Esses são alguns exemplos de missões que se apresentam
imediatamente. Diferentes demandas poderiam ser atendidas, ao mesmo tempo em
que o setor industrial e serviços do Brasil, na área espacial, iria se
consolidando e constituindo em breve o que poderíamos chamar de um “Cluster”
tecnológico, com raízes firmes em nosso país. Garantiria, com robustez, a
permanência e aperfeiçoamento dessas tecnologias no Brasil, gerando maiores
oportunidades de empregos e também de negócios, inclusive no exterior.
Embora muito importantes, um país com as dimensões do
Brasil não deve pautar sua economia em apenas alguns setores, como Commodities,
Agronegócio ou Turismo. Deve fomentar um setor empresarial forte capaz de gerar
produtos e serviços com alto valor agregado, tanto para atender à demanda do
mercado interno, como para exportação. Caso contrário, as crises serão
constantes, intercaladas por pequenos períodos de calmaria quando o cenário
internacional possibilitar.
O principal desafio do país é adquirir a capacidade de
produzir produtos e serviços de alto valor agregado e, em tamanha empreitada, o
domínio da alta tecnologia não é opcional, mas imprescindível. O investimento
em um programa espacial se mostra uma ferramenta eficaz e de imensa
contribuição neste contexto, pois satélites e plataformas orbitais são o
produto de maior valor agregado existente no mundo.
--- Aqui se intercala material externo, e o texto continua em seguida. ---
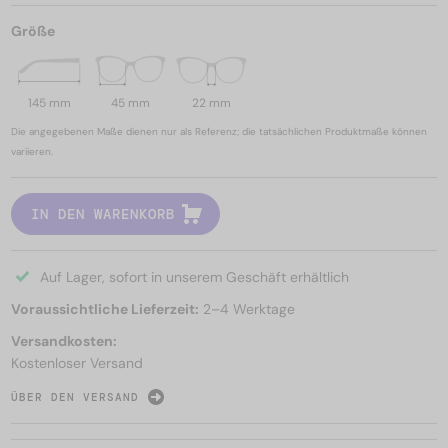
Größe
145 mm
45 mm
22 mm
Die angegebenen Maße dienen nur als Referenz; die tatsächlichen Produktmaße können
variieren.
IN DEN WARENKORB
Auf Lager, sofort in unserem Geschäft erhältlich
Voraussichtliche Lieferzeit:
2–4 Werktage
Versandkosten:
Kostenloser Versand
ÜBER DEN VERSAND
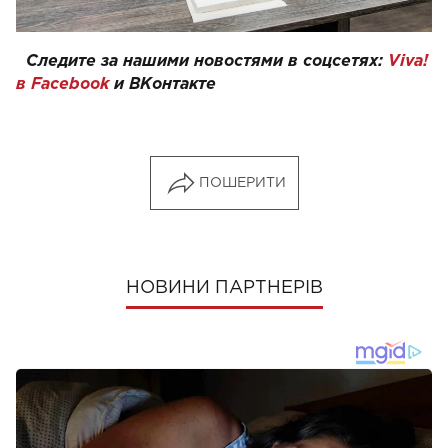
Следите за нашими новостями в соцсетях:
Viva!
в Facebook
и
ВКонтакте
ПОШЕРИТИ
НОВИНИ ПАРТНЕРІВ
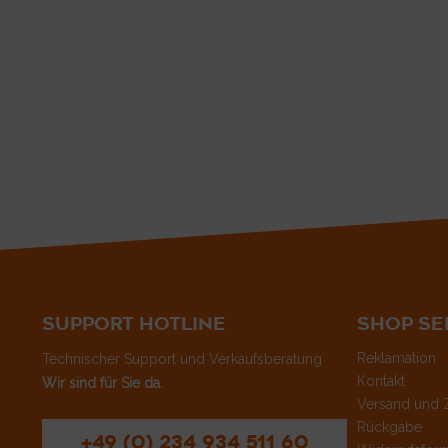
SUPPORT HOTLINE
SHOP SE
Reklamation
Technischer Support und Verkaufsberatung
Kontakt
Wir sind für Sie da.
Versand und 
Rückgabe
+49 (0) 234 934 511 60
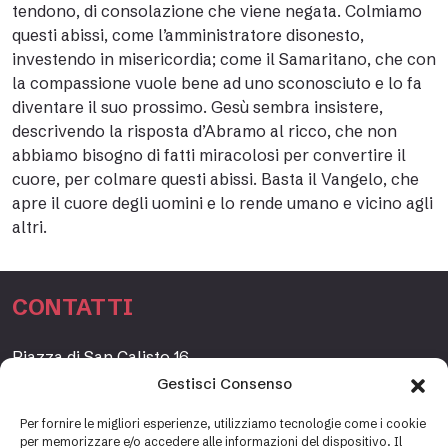
tendono, di consolazione che viene negata. Colmiamo
questi abissi, come l’amministratore disonesto,
investendo in misericordia; come il Samaritano, che con
la compassione vuole bene ad uno sconosciuto e lo fa
diventare il suo prossimo. Gesù sembra insistere,
descrivendo la risposta d’Abramo al ricco, che non
abbiamo bisogno di fatti miracolosi per convertire il
cuore, per colmare questi abissi. Basta il Vangelo, che
apre il cuore degli uomini e lo rende umano e vicino agli
altri.
CONTATTI
Piazza di San Calisto 16,
00153 Roma, Italia
Gestisci Consenso
www.fondazioneetagrande.org
Per fornire le migliori esperienze, utilizziamo tecnologie come i cookie
per memorizzare e/o accedere alle informazioni del dispositivo. Il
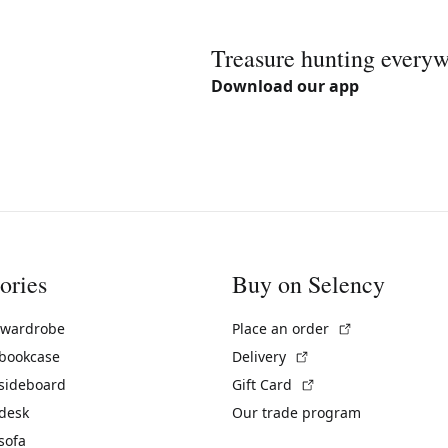
Treasure hunting every
Download our app
ories
Buy on Selency
(External link)
 wardrobe
Place an order
(External link)
 bookcase
Delivery
(External link)
 sideboard
Gift Card
 desk
Our trade program
sofa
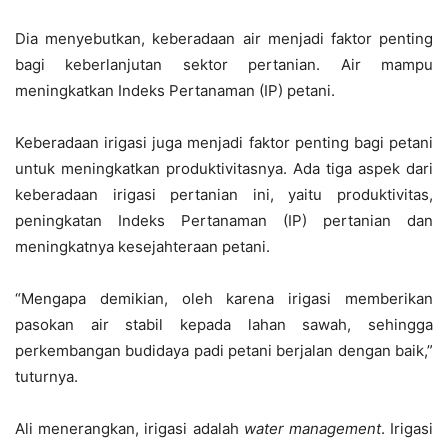
Dia menyebutkan, keberadaan air menjadi faktor penting
bagi keberlanjutan sektor pertanian. Air mampu
meningkatkan Indeks Pertanaman (IP) petani.
Keberadaan irigasi juga menjadi faktor penting bagi petani
untuk meningkatkan produktivitasnya. Ada tiga aspek dari
keberadaan irigasi pertanian ini, yaitu produktivitas,
peningkatan Indeks Pertanaman (IP) pertanian dan
meningkatnya kesejahteraan petani.
“Mengapa demikian, oleh karena irigasi memberikan
pasokan air stabil kepada lahan sawah, sehingga
perkembangan budidaya padi petani berjalan dengan baik,”
tuturnya.
Ali menerangkan, irigasi adalah
water management
. Irigasi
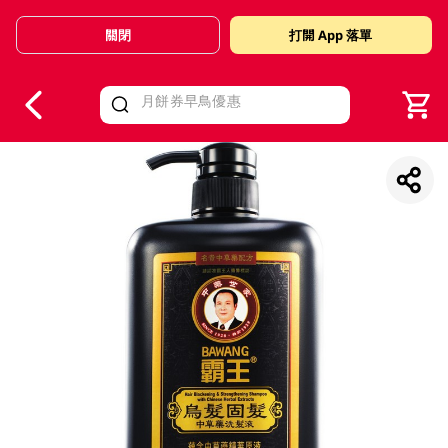
關閉
打開 App 落單
V
alid Until 30 June 2026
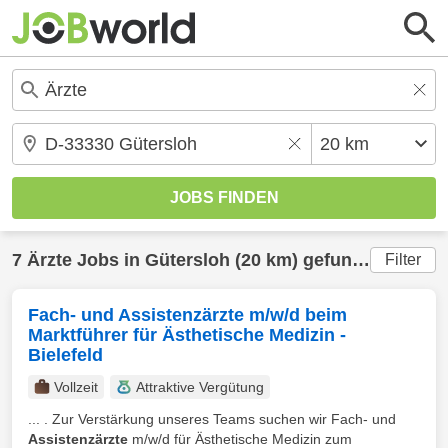
7
Ärzte
Jobs in
Gütersloh
(20 km) gefunden
Filter
Fach- und Assistenzärzte m/w/d beim
Marktführer für Ästhetische Medizin -
Bielefeld
Vollzeit
Attraktive Vergütung
... . Zur Verstärkung unseres Teams suchen wir Fach- und
Assistenzärzte
m/w/d für Ästhetische Medizin zum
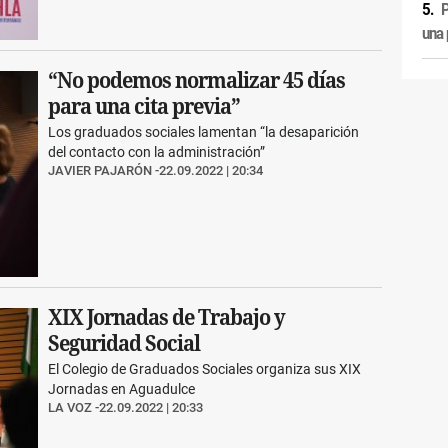
P
una p
“No podemos normalizar 45 días
para una cita previa”
Los graduados sociales lamentan “la desaparición
del contacto con la administración”
JAVIER PAJARÓN
22.09.2022 | 20:34
XIX Jornadas de Trabajo y
Seguridad Social
El Colegio de Graduados Sociales organiza sus XIX
Jornadas en Aguadulce
LA VOZ
22.09.2022 | 20:33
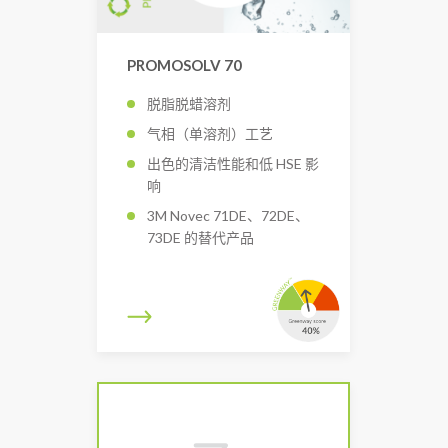
PROMOSOLV 70
脱脂脱蜡溶剂
气相（单溶剂）工艺
出色的清洁性能和低 HSE 影
响
3M Novec 71DE、72DE、
73DE 的替代产品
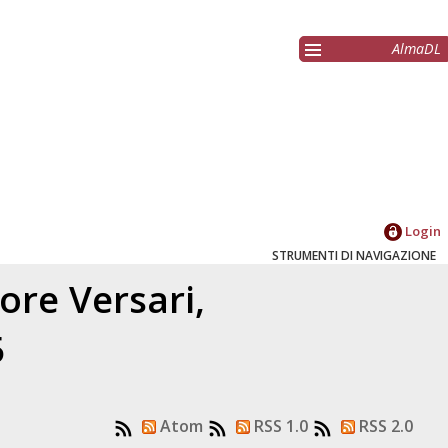
AlmaDL
Login
STRUMENTI DI NAVIGAZIONE
tore
Versari,
5
Atom
RSS 1.0
RSS 2.0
Os engenheiros e técnicos pertencentes à Engenharia
Espacial do INPE sabem da importância do trabalho que realizam, mas é preciso
maior atenção do país ao tema.
Mesmo contando com reconhecimento e elogio de importantes
órgãos internacionais, o programa carece de maior consideração no contexto
nacional, sendo alvo de críticas empobrecidas pela falta de informação e
frequentemente colocado à margem das prioridades do país.
Além disso, a falta de reposição de quadros, necessária e
rotineira em qualquer instituição, pública ou privada, ameaça fortemente o
futuro e tudo que dissemos e explicamos aqui, já no curto prazo.
Em seu último livro Em Busca de um Novo Modelo, Celso
Furtado alerta para o que denomina “armadilha do subdesenvolvimento”, explica
que o subdesenvolvimento não é um estágio natural que antecede ao
desenvolvimento.
Um país pode permanecer séculos no subdesenvolvimento
caso não mobilize forças numa estratégia bem estabelecida que possa tirá-lo
dessa situação. Esse pensamento foi adotado pelo Japão, seguido pelos Tigres
Asiáticos e mais recentemente pela China, com excelentes resultados. Afinal, o
que estamos esperando?
*Amauri S. Montes é da Turma 77 do ITA. Esteve no comando
da Engenharia Espacial do INPE, no cargo de Coordenador Geral da Coordenação
Geral de Engenharia e Tecnologia Espacial nos períodos de 2005-2008 e 2013-2017
Fonte: Jornal do SindCT - Edição 64ª - Fevereiro de 2018
Seguindo o raciocínio do autor, a perda da Embraer para os americanos implica na destruição do mais importante cluster tecnológico / cientifico que conseguimos construir nesse país. Vamos involuir à decada de 80. Vamos perder a chance de alcançar os países desenvolvidos nas próximas decadas.De certa forma se está doando para ser canibalizado tudo que foi produzido de importante com enorme esforço nesse setor. A Boeing oferece 4 a 5 bilhões de dólares pela empresa, mas quanto vamos perder? 20, 50, 500 bilhões? Quanto vale o futuro que deixaremos de ter? Facam suas apostas.